Öte yandan, davacı bankaca davalı kefil … … yönünden temerrütün hesap kat tarihi itibariyle gerçekleştiği ve hesaplamanın hesap kat tarihi itibariyle yapılması gerektiği iddia edilmiş ise de, dosya kapsamına uygun, gerekçeli, denetim ve hüküm kurmaya elverişli bankacı bilirkişi heyetinden alınan rapor ve ek raporda da belirtildiği üzere davalı kefil … …’ye çıkartılan kat ihtarının tebliğ edilemeden bila ikmal edildiği, bu hale göre davalının takip tarihi itibariyle temerrüt düştüğü anlaşılmakla buna yönelik davacı yanın istinaf başvurusuna itibar edilmemiştir.
Diğer yandan, davacı banka vekilince 9.665,18 TL’lik noter masrafına ilişkin dekontun 01/02/2020 tarihli dilekçelerine eklendiği iddia edilmiş ise de, söz konusu noter masrafına ilişkin dekontun dava dosyasına sunulmadığı gibi 01/02/2020 tarihli dilekçe ekinin UYAP kaydının incelenmesinde de yer almadığı anlaşılmakla buna yönelik istinaf başvurusuna da itibar edilmemiştir.
Tüm bu nedenlerle ilk derece mahkemesinin davanın kısmen kabul kısmen reddi yönündeki kararında herhangi bir isabetsizlik görülmediğinden davacı vekilinin istinaf başvurusunun esastan reddine, davalılarca istinaf kanun yoluna başvurma harcı ve istinaf nispi karar harcı yatırılmadığından davalılar vekili tarafından tamamlanmadığı gözetilerek HMK’nun 344. ve 352. maddeleri uyarınca davalılar vekilinin istinaf başvurusunun yapılmamış sayılmasına karar vermek gerekmiş ve takdiren aşağıdaki şekilde hüküm kurulmuştur.

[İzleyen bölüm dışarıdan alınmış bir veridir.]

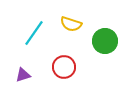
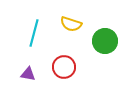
cyan line: rotated 20 degrees counterclockwise
purple triangle: moved 5 px right, 1 px up; rotated 28 degrees clockwise
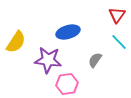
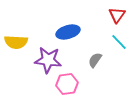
yellow semicircle: rotated 60 degrees clockwise
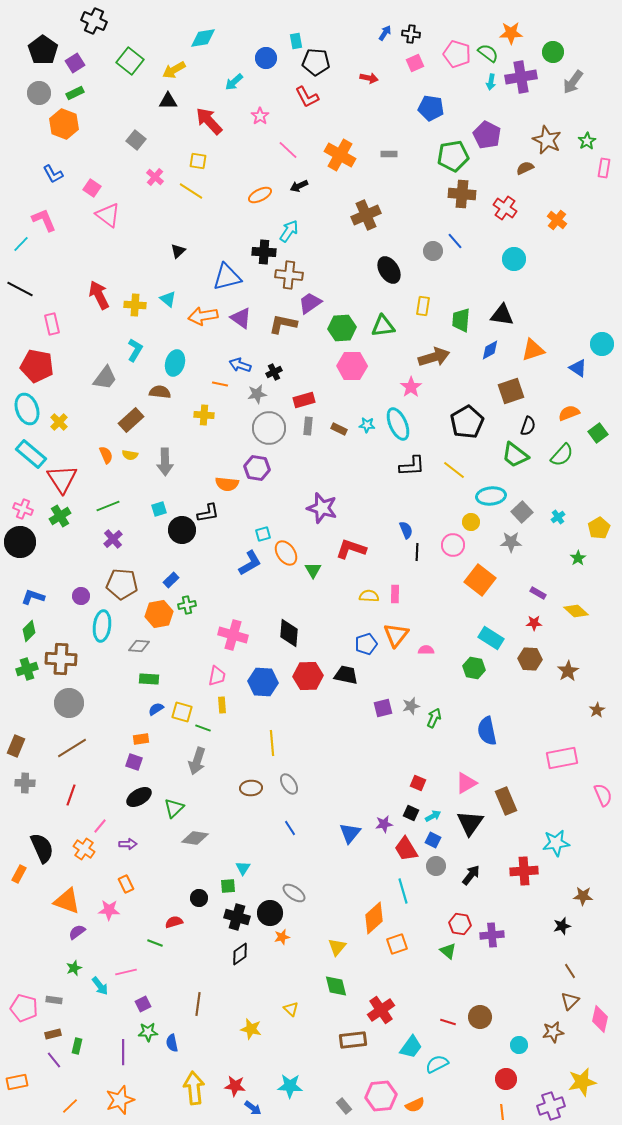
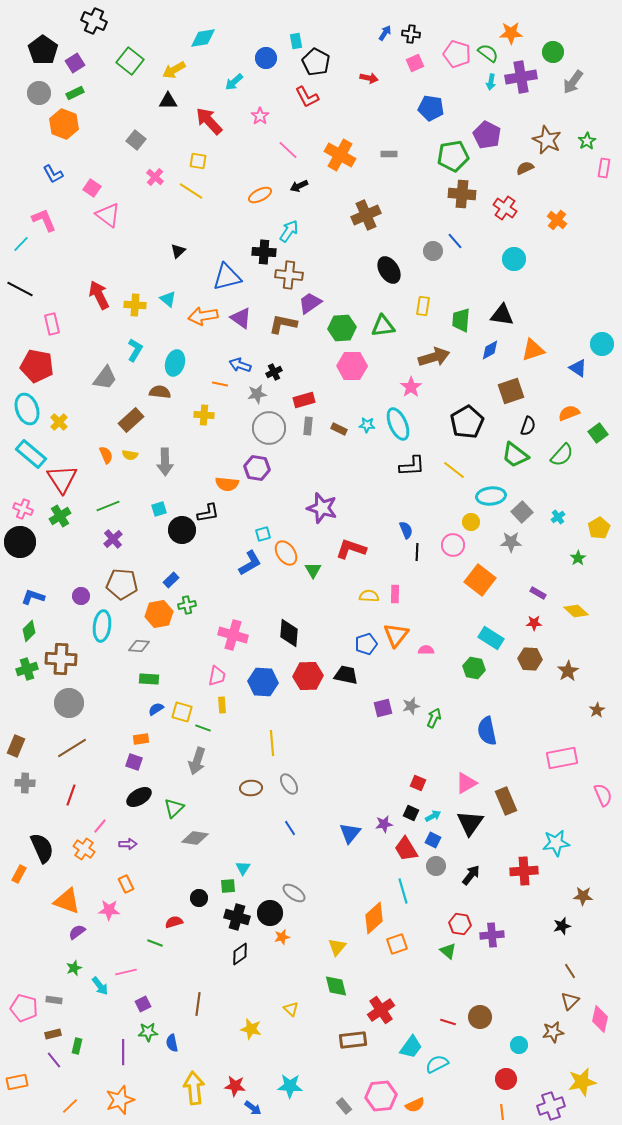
black pentagon at (316, 62): rotated 24 degrees clockwise
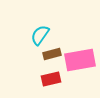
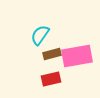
pink rectangle: moved 3 px left, 4 px up
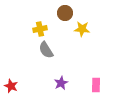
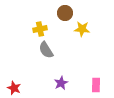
red star: moved 3 px right, 2 px down
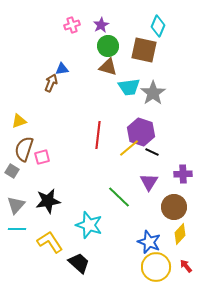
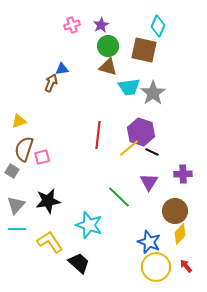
brown circle: moved 1 px right, 4 px down
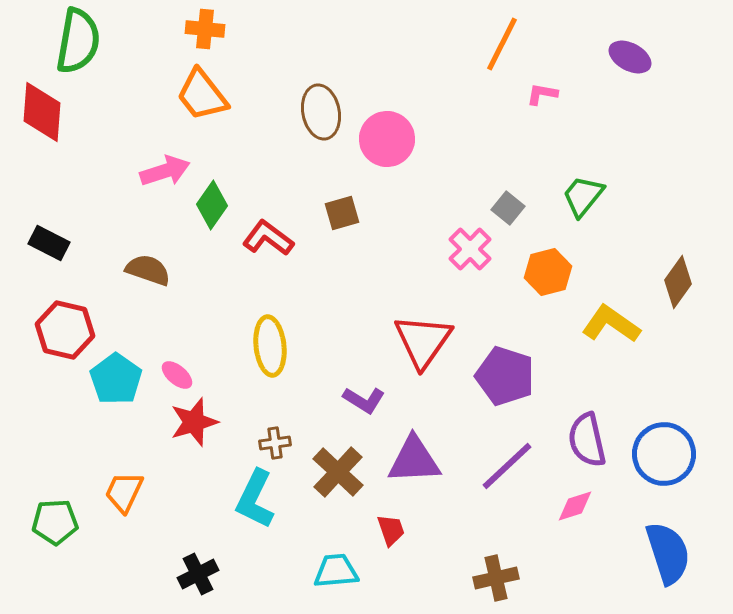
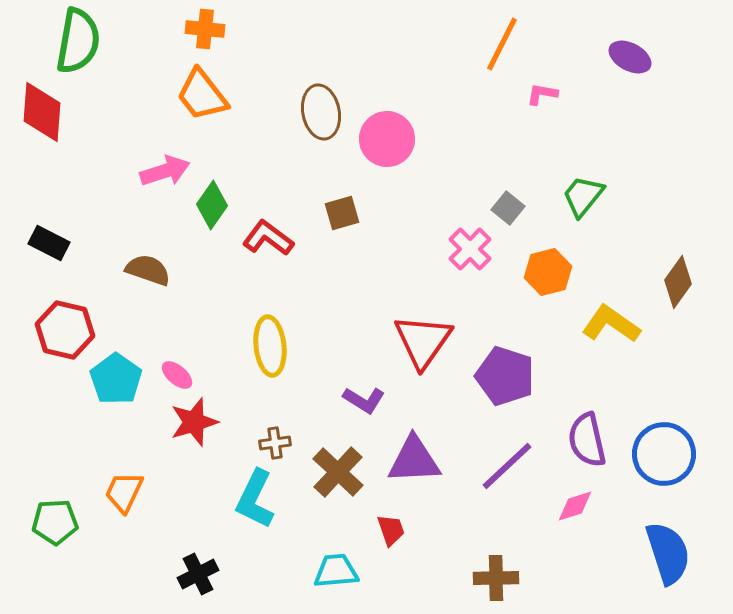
brown cross at (496, 578): rotated 12 degrees clockwise
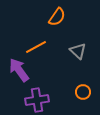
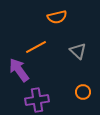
orange semicircle: rotated 42 degrees clockwise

HÜKÜM: Yukarıda Açıklanan Nedenlerle;
A)1-Davacı vekilinin istinaf başvurusunun HMK’nın 353/(1)-b.1 maddesi gereğince ESASTAN REDDİNE,
2-Davacıdan alınması gerekli olan 179,90 TL harçtan peşin alınan 54,40 TL harcın mahsubu ile bakiye 125,50 TL harcın davacıdan alınarak hazineye gelir kaydına,
3-Davacı tarafça yapılan yargılama giderlerinin üzerinde bırakılmasına,
B)1-HMK’nun 344/1. ve 352. maddeleri gereğince davalılar vekilinin istinaf başvurusunun YAPILMAMIŞ SAYILMASINA,
2-Davalılar istinaf başvuru ve nispi karar harç yatırılmadığından harcın iadesi yönünden hüküm kurulmasına yer olmadığına,
3-İstinafa başvuran davalılar tarafından yapılan istinaf yargılama giderlerinin üzerinde bırakılmasına,
4-İstinaf incelemesi sırasında duruşma açılmadığından taraflar yararına vekalet ücreti taktirine yer olmadığına,
Dosya üzerinde yapılan inceleme sonucunda HMK’nın 361. maddesi uyarınca gerekçeli kararın tebliğinden itibaren iki haftalık süre içerisinde Yargıtay’da temyiz kanun yolu açık olmak üzere oy birliği ile karar verildi.21/06/2023

Başkan Üye Üye Zabıt Katibi

Bu belge 5070 sayılı Elektronik İmza Kanunu hükümlerine göre UYAP sistemi üzerinden elektronik imza ile imzalanmıştır.